Still, Wietholter said he felt sympathy for the 10 people left in line ahead of him.

“I know where they’re coming from,” he said. “If I was in their shoes, I’d probably feel the same way.”

Sophomore Jeff Bennett, another camper, said the process still made sense to him.

“My whole theory is: it was first come, first serve. We were here at 1 [p.m. Thursday], and we were prepared to camp out all night,” he said.

But Junior Lindy Grone, who arrived at the Union at 6 a.m.

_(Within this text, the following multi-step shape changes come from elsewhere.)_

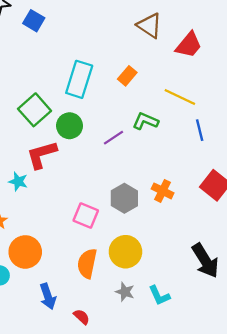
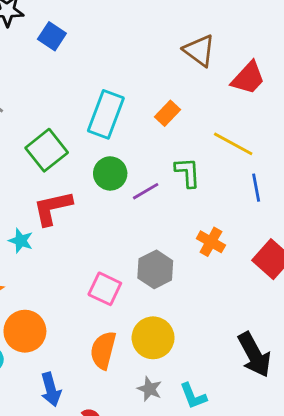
green L-shape: (145, 121) -> (188, 172), turned 60
green circle: (70, 126) -> (110, 173), moved
orange cross: (163, 191) -> (211, 242), moved

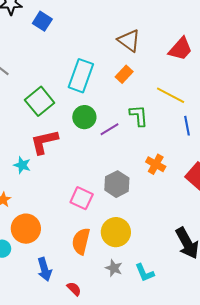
brown triangle: (199, 50) -> (129, 41), moved

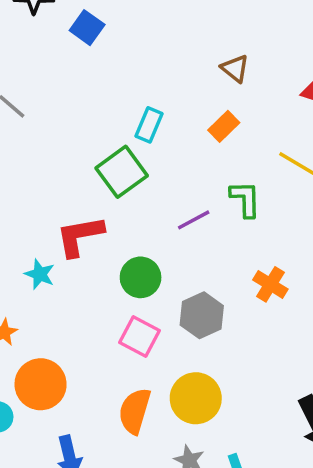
brown triangle: (129, 41) -> (235, 68), size x0.7
cyan rectangle: (81, 76) -> (149, 125), size x0.6
green square: (40, 101) -> (122, 172), moved
green circle: (84, 117) -> (141, 277), moved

Friday, said she felt the point was that the 100 people behind her hadn’t camped out.

“If they spent 12 hours in 30-degree weather, I would have said ‘fine,'” she said. “Nothing was advertised about people being able to stay at the Union … If that’s how it was gonna be, they should have told everyone that.”

According to WPU manager Chris Chergi, the decision to move people inside was made early Thursday afternoon when the growing group of people on the porch gave her concerns about both the inclement weather and the blocking of the porch.

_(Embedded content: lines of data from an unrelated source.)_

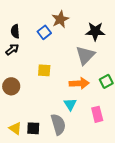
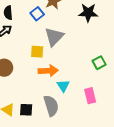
gray triangle: (85, 55) -> (54, 37), moved
orange arrow: (79, 83) -> (48, 71), moved

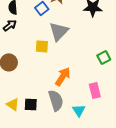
orange arrow: (48, 71) -> (63, 76), moved, turned -54
cyan triangle: (63, 86) -> (79, 110), moved

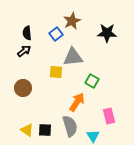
gray triangle: (59, 31) -> (73, 57), turned 40
green square: (104, 57) -> (92, 81), moved, turned -32

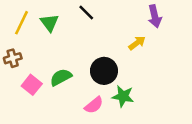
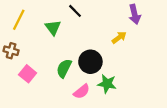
green triangle: (49, 23) -> (53, 28), moved
brown cross: (13, 58) -> (11, 51), turned 32
green semicircle: (61, 77) -> (64, 68), moved, turned -36

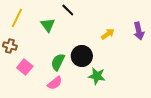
purple arrow: (135, 14) -> (139, 31), moved
pink semicircle: (82, 92) -> (55, 83), moved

In an attempt to “organize the chaos that could have come out of the lineup,” she said she arranged the speakerphone call, which she said was with Jason Heggemeyer, director of sales and ticketing.

Chergi said, after clearing a room and moving people inside, signs were posted on every door to the Union that the line for basketball tickets was in the Lower Lounge.

When asked about students who said they did not see the signs, she said, “they look but they don’t see sometimes.”

Chergi said it was also her decision to request Pitt police in the Union lobby, although she said there was no extra security.

“They would be around to make a presence in case there was a problem,” she said, but added, “everybody was very nice and very patient.”

It was those police who, at about 8:50 a.m., asked the group of 10 people at the front of the line to move, which they did as applause and cheers came from the mass of people behind Wietholter.

Grone, Blahovec and the others were all given wristbands numbered in the 7140s, well behind the number 7097 that marked the last person who would get tickets.

“A wristband means nothing to me,” Blahovec said. “They said they were handing them out once, why are they handing them out again?”

Blahovec referred to the Pitt Men’s Basketball Student Ticket Plan pamphlet, which reads: “Make sure you make plans to join us for Midnight Madness, as this will be the only chance you have at getting your prenumbered wristband.”

Blahovec said the officer who asked him to move did not give a specific reason for removing them.

“They had no reason, they just said ‘refer to the athletics department,’ who knows nothing,” he said.

Some in line, such as junior Dave Hofman, had little sympathy for Blahovec and company.

“Ignorance isn’t an excuse,” Hofman said.

But Blahovec said he didn’t feel like ignorance of the overnight line was his fault.

“For the Pitt-Penn State game, people lined up here in the morning two years ago,” he said. “There wasn’t a problem then, but there’s a problem now. I’ll tell you why, because [athletics director] Steve Pederson sucks.”

“It might not be his fault,” Blahovec added, “but he’s the athletics director, he has a say.”

Blahovec and several of his displaced companions left the Union, saying they were going up to Pederson’s office.

Pederson was out of his office Friday. Neither he, Heggemeyer nor anyone else in the athletics department could be reached for comment this weekend.